Example SAML User Flags Attribute Mapping

SAML User flags can be set for users with global "System Administrator" (superuser) or "System Auditor" (system_auditor) permissions.

Below is an example of a SAML attribute that contains admin attributes:

<saml2:AttributeStatement>
    <saml2:Attribute FriendlyName="is_system_auditor" Name="is_system_auditor" NameFormat="urn:oasis:names:tc:SAML:2.0:attrname-format:unspecified">
   	 <saml2:AttributeValue>Auditor</saml2:AttributeValue>
    </saml2:Attribute>
    <saml2:Attribute FriendlyName="is_superuser" Name="is_superuser" NameFormat="urn:oasis:names:tc:SAML:2.0:attrname-format:unspecified">
   	 <saml2:AttributeValue>IT-Superadmin</saml2:AttributeValue>
    </saml2:Attribute>
</saml2:AttributeStatement>

These properties can be defined either by a role or an attribute with the following configuration options:

{
  "is_superuser_role": ["awx_admins"],
  "is_superuser_attr": "is_superuser",
  "is_superuser_value": ["IT-Superadmin"],
  "is_system_auditor_role": ["awx_auditors"],
  "is_system_auditor_attr": "is_system_auditor",
  "is_system_auditor_value": ["Auditor"]
}

is_superuser_role: Specifies a SAML role which will grant a user the superuser flag.

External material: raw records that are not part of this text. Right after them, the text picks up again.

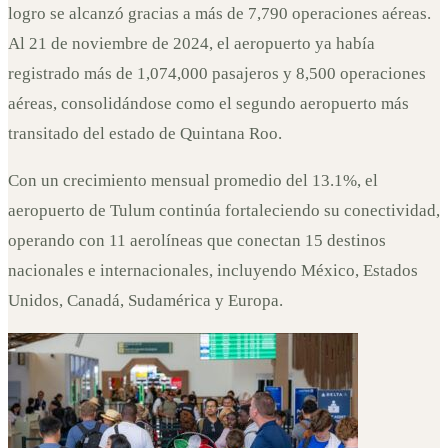
logro se alcanzó gracias a más de 7,790 operaciones aéreas.
Al 21 de noviembre de 2024, el aeropuerto ya había
registrado más de 1,074,000 pasajeros y 8,500 operaciones
aéreas, consolidándose como el segundo aeropuerto más
transitado del estado de Quintana Roo.
Con un crecimiento mensual promedio del 13.1%, el
aeropuerto de Tulum continúa fortaleciendo su conectividad,
operando con 11 aerolíneas que conectan 15 destinos
nacionales e internacionales, incluyendo México, Estados
Unidos, Canadá, Sudamérica y Europa.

is_superuser_attr: Specifies a SAML attribute which will grant a user the superuser flag.

is_superuser_value: Specifies a specific value required for is_superuser_attr that is required for the user to be a superuser.

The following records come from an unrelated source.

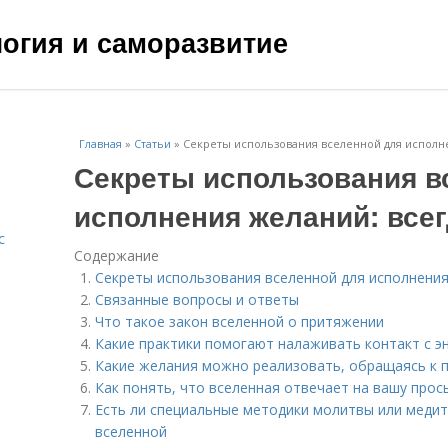
ология и саморазвитие
Главная
»
Статьи
»
Секреты использования вселенной для исполне
Секреты использования в
исполнения желаний: всег
с
Содержание
Секреты использования вселенной для исполнения
Связанные вопросы и ответы
Что такое закон вселенной о притяжении
Какие практики помогают налаживать контакт с э
Какие желания можно реализовать, обращаясь к 
Как понять, что вселенная отвечает на вашу прос
Есть ли специальные методики молитвы или меди
вселенной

is_system_auditor_role: Specifies a SAML role which will grant a user the system auditor flag.

is_system_auditor_attr: Specifies a SAML attribute which will grant a user the system auditor flag.

is_system_auditor_value: Specifies a specific value required for is_system_auditor_attr that is required for the user to be a system auditor.

If role and attr are both specified for either superuser or system_auditor the settings for attr will take precedence over a role. The following table describes how the logic works.

Has Role Has Attr Has Attr Value Is Flagged
No No N/A No
Yes No N/A Yes
No Yes Yes Yes
No Yes No No
No Yes Unset Yes
Yes Yes Yes Yes
Yes Yes No No
Yes Yes Unset Yes

SAML Debugging

You can enable logging messages for the SAML adapter the same way you can enable logging for LDAP. On the logging settings page change the log level to Debug.